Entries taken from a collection
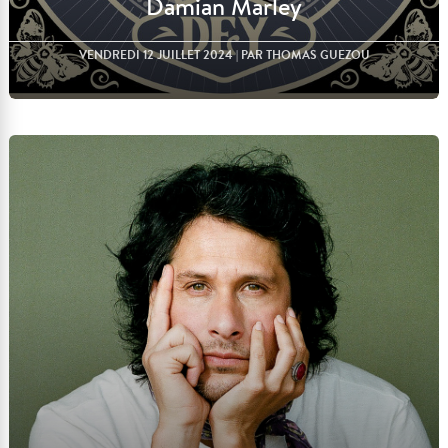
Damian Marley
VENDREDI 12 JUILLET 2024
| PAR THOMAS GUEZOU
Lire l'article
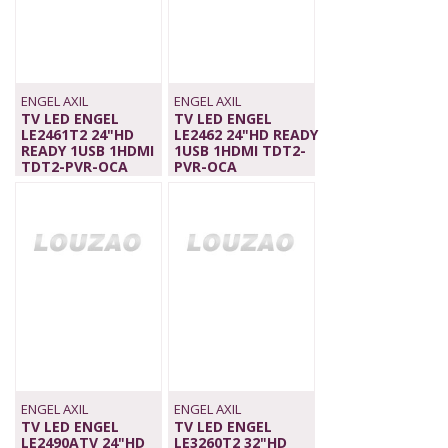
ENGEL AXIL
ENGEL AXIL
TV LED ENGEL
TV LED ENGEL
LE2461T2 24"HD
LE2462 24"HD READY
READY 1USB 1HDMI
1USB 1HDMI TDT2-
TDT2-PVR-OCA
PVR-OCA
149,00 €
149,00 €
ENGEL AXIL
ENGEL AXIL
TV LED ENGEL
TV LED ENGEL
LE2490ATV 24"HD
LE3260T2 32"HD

--

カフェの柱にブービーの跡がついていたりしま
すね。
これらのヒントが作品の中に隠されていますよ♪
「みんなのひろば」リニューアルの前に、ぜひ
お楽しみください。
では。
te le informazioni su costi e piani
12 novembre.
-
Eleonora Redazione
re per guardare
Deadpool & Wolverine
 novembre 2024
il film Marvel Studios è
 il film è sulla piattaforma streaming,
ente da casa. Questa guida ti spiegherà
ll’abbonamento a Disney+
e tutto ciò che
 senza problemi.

--

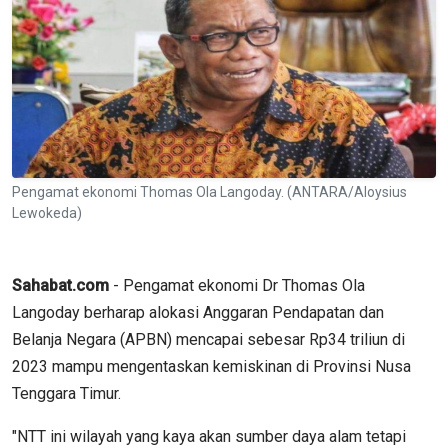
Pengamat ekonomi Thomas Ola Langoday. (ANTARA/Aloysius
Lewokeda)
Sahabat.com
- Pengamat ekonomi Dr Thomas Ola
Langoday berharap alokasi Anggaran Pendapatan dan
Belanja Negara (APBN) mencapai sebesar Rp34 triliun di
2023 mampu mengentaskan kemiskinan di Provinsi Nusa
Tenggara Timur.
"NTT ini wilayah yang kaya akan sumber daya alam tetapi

How to complete this task: Look through the entries above. Copy out every line holding the word "ekonomi".

Completed task:
Pengamat ekonomi Thomas Ola Langoday. (ANTARA/Aloysius
- Pengamat ekonomi Dr Thomas Ola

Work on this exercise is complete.